If X_n=o_\mathbb{P}(a_n), then we say that X_n is little-o_\mathbb{P} of a_n. To indicate that X_n\stackrel{\mathbb{P}}{\longrightarrow}0, we write X_n=o_\mathbb{P}(1).

Therefore, little-o_\mathbb{P} allows us to easily quantify the speed at which a sequence of random variables converges to zero in probability.

Example 1.3 Let Y_n=o_\mathbb{P}\big(n^{-1/2}\big) and Z_n=o_\mathbb{P}(n^{-1}). Then Z_n converges faster to zero in probability than Y_n. To visualize this, recall that X_n=o_\mathbb{P}(a_n) and that limit definitions entail that

\begin{align*} \forall\varepsilon,\delta>0,\,\exists \,n_0=n_0(\varepsilon,\delta)\in\mathbb{N}:\forall n\geq n_0(\varepsilon,\delta),\, \mathbb{P}\left[|X_n|>a_n\varepsilon\right]<\delta. \end{align*}

Therefore, for fixed \varepsilon,\delta>0 and a fixed n\geq\max(n_{0,Y},n_{0,Z}), then \mathbb{P}\left[Y_n\in\big(-n^{-1/2}\varepsilon,n^{-1/2}\varepsilon\big)\right]>1-\delta and \mathbb{P}\left[Z_n\in(-n^{-1}\varepsilon,n^{-1}\varepsilon)\right]>1-\delta, but the latter interval is much shorter, hence Z_n is forced to be more tightly concentrated about 0.

Big-O_\mathbb{P} allows us to bound a sequence of random variables in probability, in the sense that we can state that the probability of being above an arbitrarily large threshold C converges to zero. As with its deterministic versions o and O, a little-o_\mathbb{P} is more restrictive than a big-O_\mathbb{P}, and the former implies the latter.

Definition 1.8 (Big-O_\mathbb{P}) Given a strictly positive sequence a_n and a sequence of random variables X_n,

\begin{align*} X_n=O_\mathbb{P}(a_n)\,:\!\iff&\forall\varepsilon>0,\,\exists\,C_\varepsilon>0,\,n_0(\varepsilon)\in\mathbb{N}:\\ &\forall n\geq n_0(\varepsilon),\, \mathbb{P}\left[\frac{|X_n|}{a_n}>C_\varepsilon\right]<\varepsilon\\ \iff& \lim_{C\to\infty}\limsup_{n\to\infty}\mathbb{P}\left[\frac{|X_n|}{a_n}>C\right]=0. \end{align*}

If X_n=O_\mathbb{P}(a_n), then we say that X_n is big-O_\mathbb{P} of a_n.

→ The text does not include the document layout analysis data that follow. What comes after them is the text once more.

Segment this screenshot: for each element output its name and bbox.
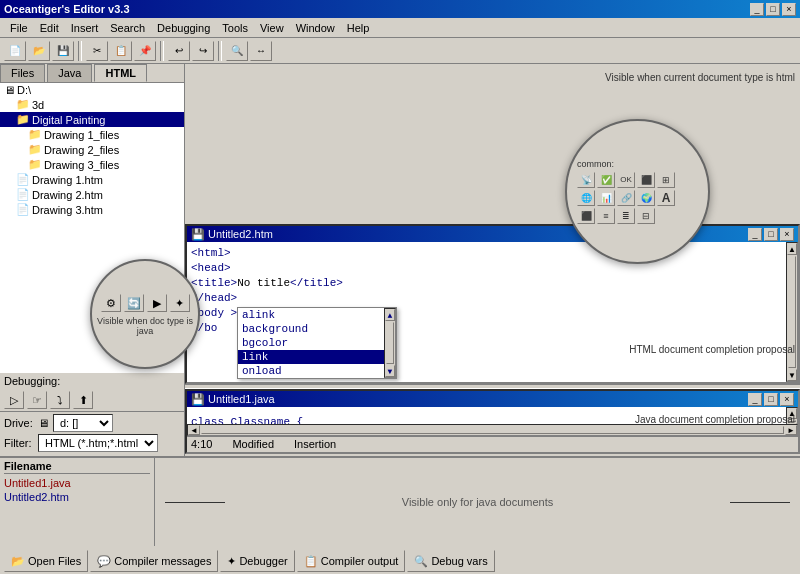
debug-tool-1[interactable]: ▷ bbox=[4, 391, 24, 409]
file-list-item-java[interactable]: Untitled1.java bbox=[4, 476, 150, 490]
html-tool-8[interactable]: 🌍 bbox=[637, 190, 655, 206]
scroll-thumb[interactable] bbox=[386, 322, 394, 364]
html-minimize-button[interactable]: _ bbox=[748, 228, 762, 241]
open-button[interactable]: 📂 bbox=[28, 41, 50, 61]
redo-button[interactable]: ↪ bbox=[192, 41, 214, 61]
tab-files[interactable]: Files bbox=[0, 64, 45, 82]
window-controls: _ □ × bbox=[750, 3, 796, 16]
tree-item-drawing3-files[interactable]: 📁 Drawing 3_files bbox=[0, 157, 184, 172]
html-tool-3[interactable]: ⬛ bbox=[637, 172, 655, 188]
tree-item-drawing1-htm[interactable]: 📄 Drawing 1.htm bbox=[0, 172, 184, 187]
tree-item-digital-painting[interactable]: 📁 Digital Painting bbox=[0, 112, 184, 127]
java-maximize-button[interactable]: □ bbox=[764, 393, 778, 406]
debugger-button[interactable]: ✦ Debugger bbox=[220, 550, 294, 572]
file-list-item-html[interactable]: Untitled2.htm bbox=[4, 490, 150, 504]
html-tool-7[interactable]: 🔗 bbox=[617, 190, 635, 206]
completion-scrollbar[interactable]: ▲ ▼ bbox=[384, 308, 396, 378]
html-completion-item[interactable]: background bbox=[238, 322, 384, 336]
new-button[interactable]: 📄 bbox=[4, 41, 26, 61]
html-tool-5[interactable]: 🌐 bbox=[577, 190, 595, 206]
code-line: <head> bbox=[191, 261, 782, 276]
java-tool-2[interactable]: 🔄 bbox=[124, 294, 144, 312]
menu-debugging[interactable]: Debugging bbox=[151, 20, 216, 36]
java-tool-3[interactable]: ▶ bbox=[147, 294, 167, 312]
paste-button[interactable]: 📌 bbox=[134, 41, 156, 61]
java-tool-4[interactable]: ✦ bbox=[170, 294, 190, 312]
tree-item-3d[interactable]: 📁 3d bbox=[0, 97, 184, 112]
scroll-down[interactable]: ▼ bbox=[787, 369, 797, 381]
main-toolbar: 📄 📂 💾 ✂ 📋 📌 ↩ ↪ 🔍 ↔ bbox=[0, 38, 800, 64]
debug-vars-button[interactable]: 🔍 Debug vars bbox=[407, 550, 494, 572]
scroll-down[interactable]: ▼ bbox=[385, 365, 395, 377]
folder-icon: 📁 bbox=[28, 143, 42, 156]
scroll-thumb-h[interactable] bbox=[201, 426, 784, 434]
scroll-up[interactable]: ▲ bbox=[787, 243, 797, 255]
minimize-button[interactable]: _ bbox=[750, 3, 764, 16]
debug-tool-3[interactable]: ⤵ bbox=[50, 391, 70, 409]
undo-button[interactable]: ↩ bbox=[168, 41, 190, 61]
html-tool-4[interactable]: ⊞ bbox=[657, 172, 675, 188]
copy-button[interactable]: 📋 bbox=[110, 41, 132, 61]
html-tool-6[interactable]: 📊 bbox=[597, 190, 615, 206]
html-maximize-button[interactable]: □ bbox=[764, 228, 778, 241]
html-close-button[interactable]: × bbox=[780, 228, 794, 241]
html-tool-11[interactable]: ≣ bbox=[617, 208, 635, 224]
tree-item-drawing1-files[interactable]: 📁 Drawing 1_files bbox=[0, 127, 184, 142]
menu-file[interactable]: File bbox=[4, 20, 34, 36]
html-completion-item-selected[interactable]: link bbox=[238, 350, 384, 364]
java-minimize-button[interactable]: _ bbox=[748, 393, 762, 406]
open-files-button[interactable]: 📂 Open Files bbox=[4, 550, 88, 572]
search-button[interactable]: 🔍 bbox=[226, 41, 248, 61]
editor-splitter[interactable] bbox=[185, 384, 800, 389]
cut-button[interactable]: ✂ bbox=[86, 41, 108, 61]
tree-item-drawing3-htm[interactable]: 📄 Drawing 3.htm bbox=[0, 202, 184, 217]
debug-tool-2[interactable]: ☞ bbox=[27, 391, 47, 409]
menu-tools[interactable]: Tools bbox=[216, 20, 254, 36]
tab-java[interactable]: Java bbox=[47, 64, 92, 82]
menu-search[interactable]: Search bbox=[104, 20, 151, 36]
menu-insert[interactable]: Insert bbox=[65, 20, 105, 36]
html-completion-item[interactable]: bgcolor bbox=[238, 336, 384, 350]
menu-view[interactable]: View bbox=[254, 20, 290, 36]
replace-button[interactable]: ↔ bbox=[250, 41, 272, 61]
html-toolbar-row-3: ⬛ ≡ ≣ ⊟ bbox=[577, 207, 698, 225]
html-tool-ok[interactable]: OK bbox=[617, 172, 635, 188]
position-indicator: 4:10 bbox=[191, 438, 212, 451]
java-tool-1[interactable]: ⚙ bbox=[101, 294, 121, 312]
compiler-output-button[interactable]: 📋 Compiler output bbox=[297, 550, 406, 572]
bottom-panel: Filename Untitled1.java Untitled2.htm Vi… bbox=[0, 456, 800, 546]
menu-help[interactable]: Help bbox=[341, 20, 376, 36]
java-close-button[interactable]: × bbox=[780, 393, 794, 406]
html-tool-9[interactable]: ⬛ bbox=[577, 208, 595, 224]
scroll-right[interactable]: ► bbox=[785, 425, 797, 435]
tree-item-d[interactable]: 🖥 D:\ bbox=[0, 83, 184, 97]
html-tool-10[interactable]: ≡ bbox=[597, 208, 615, 224]
menu-edit[interactable]: Edit bbox=[34, 20, 65, 36]
tab-html[interactable]: HTML bbox=[94, 64, 147, 82]
menu-window[interactable]: Window bbox=[290, 20, 341, 36]
file-icon: 📄 bbox=[16, 173, 30, 186]
debug-tool-4[interactable]: ⬆ bbox=[73, 391, 93, 409]
scroll-left[interactable]: ◄ bbox=[188, 425, 200, 435]
save-button[interactable]: 💾 bbox=[52, 41, 74, 61]
html-tool-1[interactable]: 📡 bbox=[577, 172, 595, 188]
html-completion-item[interactable]: onload bbox=[238, 364, 384, 378]
compiler-messages-button[interactable]: 💬 Compiler messages bbox=[90, 550, 218, 572]
html-completion-dropdown[interactable]: alink background bgcolor link onload ▲ ▼ bbox=[237, 307, 397, 379]
html-editor-content[interactable]: <html> <head> <title>No title</title> </… bbox=[187, 242, 786, 382]
maximize-button[interactable]: □ bbox=[766, 3, 780, 16]
html-completion-item[interactable]: alink bbox=[238, 308, 384, 322]
filter-select[interactable]: HTML (*.htm;*.html bbox=[38, 434, 158, 452]
html-tool-A[interactable]: A bbox=[657, 190, 675, 206]
java-scrollbar-h[interactable]: ◄ ► bbox=[187, 424, 798, 436]
code-line: <title>No title</title> bbox=[191, 276, 782, 291]
drive-row: Drive: 🖥 d: [] bbox=[4, 414, 180, 432]
tree-item-drawing2-files[interactable]: 📁 Drawing 2_files bbox=[0, 142, 184, 157]
html-tool-2[interactable]: ✅ bbox=[597, 172, 615, 188]
drive-select[interactable]: d: [] bbox=[53, 414, 113, 432]
scroll-up[interactable]: ▲ bbox=[385, 309, 395, 321]
close-button[interactable]: × bbox=[782, 3, 796, 16]
tree-item-drawing2-htm[interactable]: 📄 Drawing 2.htm bbox=[0, 187, 184, 202]
html-scrollbar-v[interactable]: ▲ ▼ bbox=[786, 242, 798, 382]
html-tool-12[interactable]: ⊟ bbox=[637, 208, 655, 224]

Remark. An immediate but important consequence of the big-O_\mathbb{P} and little-o_\mathbb{P} definitions is that

\begin{align} X_n=O_\mathbb{P}(a_n)\!\iff \frac{X_n}{a_n}=O_\mathbb{P}(1) \text{ and } X_n=o_\mathbb{P}(a_n)\!\iff \frac{X_n}{a_n}=o_\mathbb{P}(1). \tag{1.8} \end{align}

Example 1.4 Any sequence of random variables such that X_n=X for all n\geq 1, with X any random variable, is trivially X_n=O_\mathbb{P}(1). Indeed, it is satisfied that \lim_{C\to\infty}\limsup_{n\to\infty}\mathbb{P}\left[\frac{|X_n|}{1}>C\right]=\lim_{C\to\infty}\mathbb{P}[|X_n|>C]=0.

Example 1.5 Chebyshev inequality entails that \mathbb{P}[|X_n-\mathbb{E}[X_n]|\geq t]\leq \mathbb{V}\mathrm{ar}[X_n]/t^2, \forall t>0. Setting \varepsilon:=\mathbb{V}\mathrm{ar}[X_n]/t^2 and C_\varepsilon:=1/\sqrt{\varepsilon}, then \mathbb{P}\left[|X_n-\mathbb{E}[X_n]|\geq \sqrt{\mathbb{V}\mathrm{ar}[X_n]}C_\varepsilon\right]\leq \varepsilon. Therefore,

\begin{align} X_n-\mathbb{E}[X_n]=O_\mathbb{P}\left(\sqrt{\mathbb{V}\mathrm{ar}[X_n]}\right).\tag{1.9} \end{align}

This is a very useful result, as it gives an efficient way of deriving the big-O_\mathbb{P} form of a sequence of random variables X_n with finite variances.

An application of Example 1.5 shows that X_n=O_\mathbb{P}(n^{-1/2}) for X_n\stackrel{d}{=}\mathcal{N}(0,1/n). The nature of this statement and its relation with little-o_\mathbb{P} is visualized with Figure 1.3, which shows a particular realization X_n(\omega) of the sequence of random variables.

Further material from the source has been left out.